Bariatric surgery: People who have bariatric surgery may lose 100 pounds, or 60% to 70% of their excess body weight. Studies show that people who lose weight after bariatric surgery tend to keep most or all of it off, and have much lower occurrences of obesity-related conditions such as type 2 diabetes or heart disease. Gastric bypass, in particular, can often reverse type 2 diabetes and gastric reflux disease.

GLP-1s: These injectables are not effective for everybody, and it is not yet well known why some people have success losing weight with GLP-1s and others do not. In the most successful cases, people can lose about 30 pounds, or as much as 20% of their body weight. However, the medications work only as long as patients continue to take them. Weight gain is common if patients stop their medications.

Recovery and Side Effects After Bariatric Surgery vs. GLP-1s

Bariatric surgery: After bariatric surgery, patients are advised to eat a liquid, high-protein diet for the first week, and they may begin gentle exercise right away.

Potential side effects tend to be from the surgery itself, including nausea from the anesthesia or pain at the incision site. Rapid weight loss may lead to fatigue, so it’s important that patients follow a guided nutrition plan.

GLP-1s: Some people taking GLP-1s experience nausea, fatigue, dizziness and constipation. About 40% of patients are able to tolerate GLP-1s for extended periods of time.

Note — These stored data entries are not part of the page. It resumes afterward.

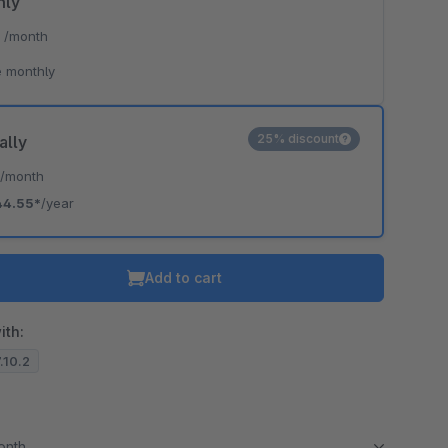
hly
*
/month
 monthly
25% discount
ally
*
/month
44.55*
/year
Add to cart
ith:
7.10.2
month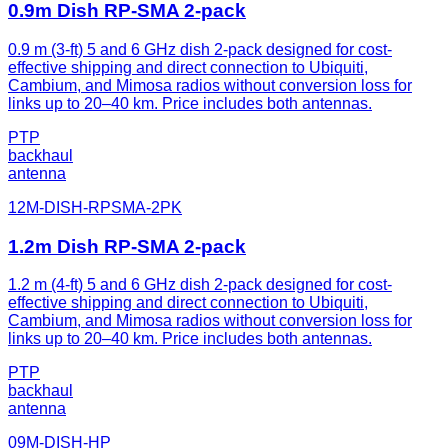
0.9m Dish RP-SMA 2-pack
0.9 m (3-ft) 5 and 6 GHz dish 2-pack designed for cost-
effective shipping and direct connection to Ubiquiti,
Cambium, and Mimosa radios without conversion loss for
links up to 20–40 km. Price includes both antennas.
PTP
backhaul
antenna
12M-DISH-RPSMA-2PK
1.2m Dish RP-SMA 2-pack
1.2 m (4-ft) 5 and 6 GHz dish 2-pack designed for cost-
effective shipping and direct connection to Ubiquiti,
Cambium, and Mimosa radios without conversion loss for
links up to 20–40 km. Price includes both antennas.
PTP
backhaul
antenna
09M-DISH-HP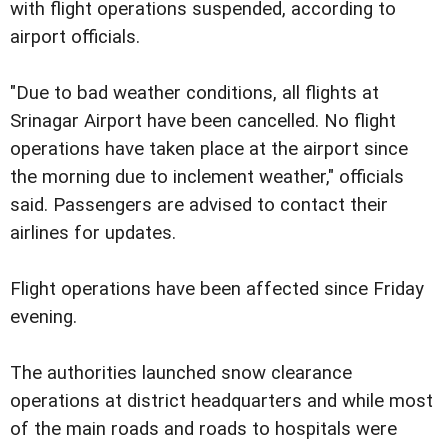
with flight operations suspended, according to
airport officials.
"Due to bad weather conditions, all flights at
Srinagar Airport have been cancelled. No flight
operations have taken place at the airport since
the morning due to inclement weather," officials
said. Passengers are advised to contact their
airlines for updates.
Flight operations have been affected since Friday
evening.
The authorities launched snow clearance
operations at district headquarters and while most
of the main roads and roads to hospitals were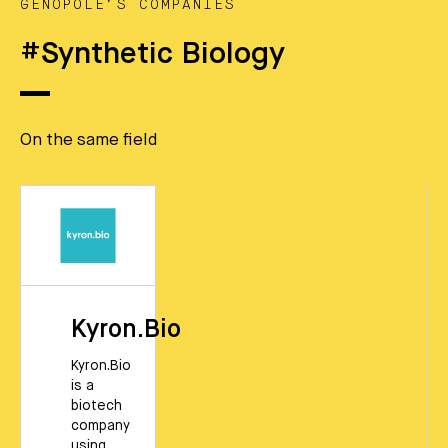
GENOPOLE’S COMPANIES
#Synthetic Biology
On the same field
Kyron.Bio
Kyron.Bio
is a
biotech
company
using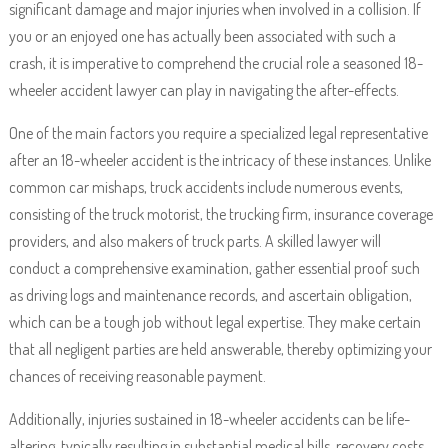
significant damage and major injuries when involved in a collision. If
you or an enjoyed one has actually been associated with such a
crash, it is imperative to comprehend the crucial role a seasoned 18-
wheeler accident lawyer can play in navigating the after-effects.
One of the main factors you require a specialized legal representative
after an 18-wheeler accident is the intricacy of these instances. Unlike
common car mishaps, truck accidents include numerous events,
consisting of the truck motorist, the trucking firm, insurance coverage
providers, and also makers of truck parts. A skilled lawyer will
conduct a comprehensive examination, gather essential proof such
as driving logs and maintenance records, and ascertain obligation,
which can be a tough job without legal expertise. They make certain
that all negligent parties are held answerable, thereby optimizing your
chances of receiving reasonable payment.
Additionally, injuries sustained in 18-wheeler accidents can be life-
altering, typically resulting in substantial medical bills, recovery costs,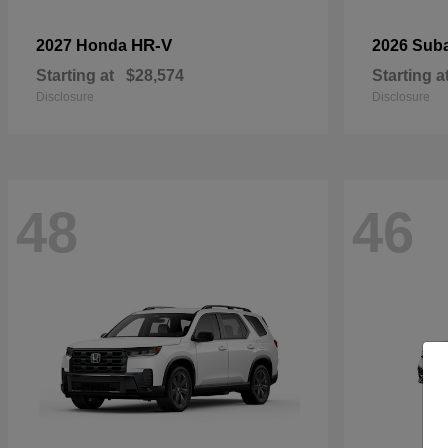
HR-V
2027 Honda
2026 Sub
Starting at
$28,574
Starting a
Disclosure
Disclosure
48
46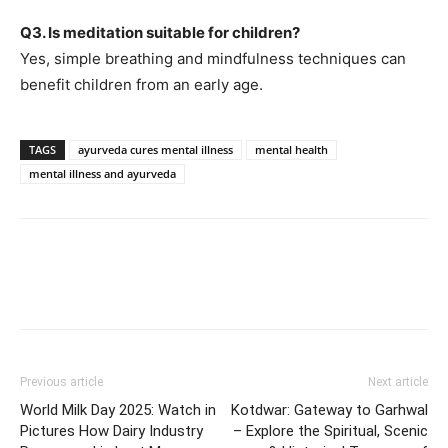
Q3. Is meditation suitable for children?
Yes, simple breathing and mindfulness techniques can
benefit children from an early age.
TAGS
ayurveda cures mental illness
mental health
mental illness and ayurveda
Previous article
Next article
World Milk Day 2025: Watch in
Kotdwar: Gateway to Garhwal
Pictures How Dairy Industry
– Explore the Spiritual, Scenic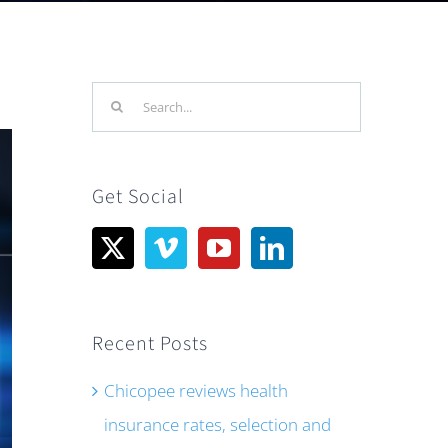
Search
for:
Get Social
Recent Posts
Chicopee reviews health
insurance rates, selection and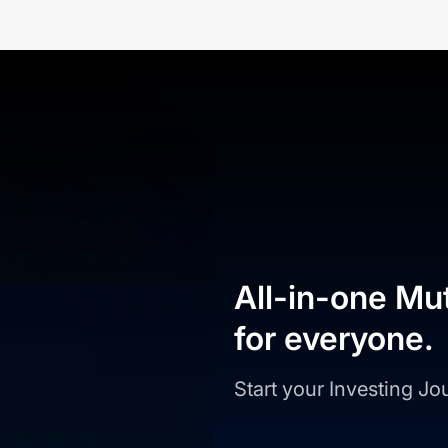
All-in-one Mu
for everyone.
Start your Investing J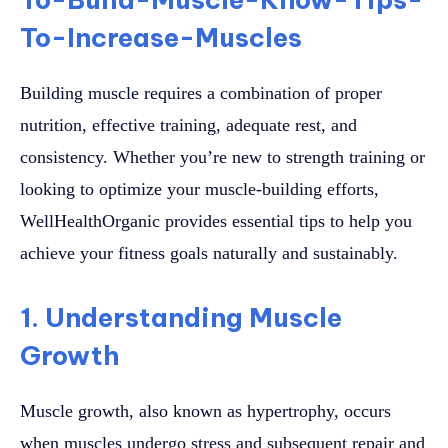
To-Increase-Muscles
Building muscle requires a combination of proper
nutrition, effective training, adequate rest, and
consistency. Whether you’re new to strength training or
looking to optimize your muscle-building efforts,
WellHealthOrganic provides essential tips to help you
achieve your fitness goals naturally and sustainably.
1. Understanding Muscle
Growth
Muscle growth, also known as hypertrophy, occurs
when muscles undergo stress and subsequent repair and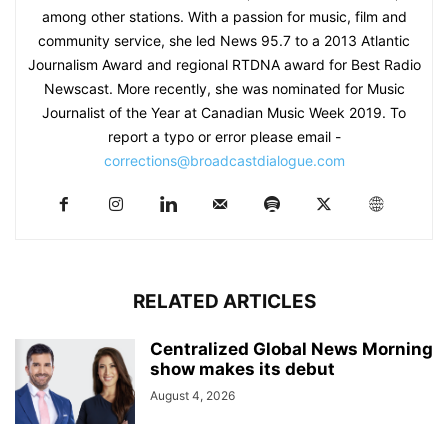
among other stations. With a passion for music, film and
community service, she led News 95.7 to a 2013 Atlantic
Journalism Award and regional RTDNA award for Best Radio
Newscast. More recently, she was nominated for Music
Journalist of the Year at Canadian Music Week 2019. To
report a typo or error please email -
corrections@broadcastdialogue.com
RELATED ARTICLES
Centralized Global News Morning
show makes its debut
August 4, 2026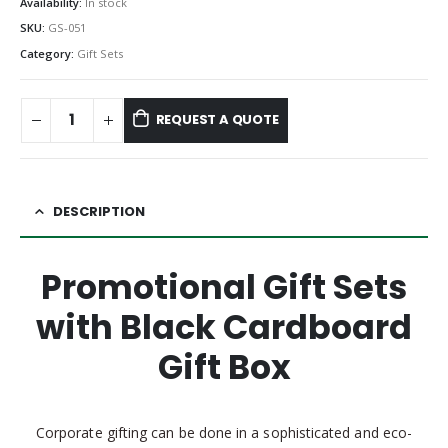
Availability:
In stock
SKU:
GS-051
Category:
Gift Sets
REQUEST A QUOTE
DESCRIPTION
Promotional Gift Sets
with Black Cardboard
Gift Box
Corporate gifting can be done in a sophisticated and eco-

Insurance and Costs of Bariatric Surgery and GLP-1s

Bariatric surgery: The cost will depend on several factors, including the type of surgery and your insurance plan. Each insurance company has different requirements that patients must meet to qualify for reimbursement for bariatric surgery. 

GLP-1s: GLP-1s are typically not covered by insurance as a weight loss treatment. Brand-name medications, such as Ozempic, Wegovy, Zepbound and Mounjaro, can cost $1,000 or more per month. Generic options are generally a little cheaper.

Some GLP-1s are approved to treat type 2 diabetes. Insurance often covers the medications for this diagnosis.

Combination Bariatric Surgery and GLP-1s

Obesity is a complex condition to treat. Some people find that combining both treatments can enhance outcomes. They may go on a GLP-1 to lose weight before bariatric surgery, or to help them continue to lose weight if they hit a plateau after the surgery.

How to Choose a Weight Loss Treatment

A first step in any weight loss plan is to talk with your primary care provider. To find the plan that is right for you:

  • Determine your weight loss goals.
  • Understand your current health status.
  • Consider the time, recovery and cost commitments of treatment.
  • Consult a weight loss specialist or bariatric surgeon.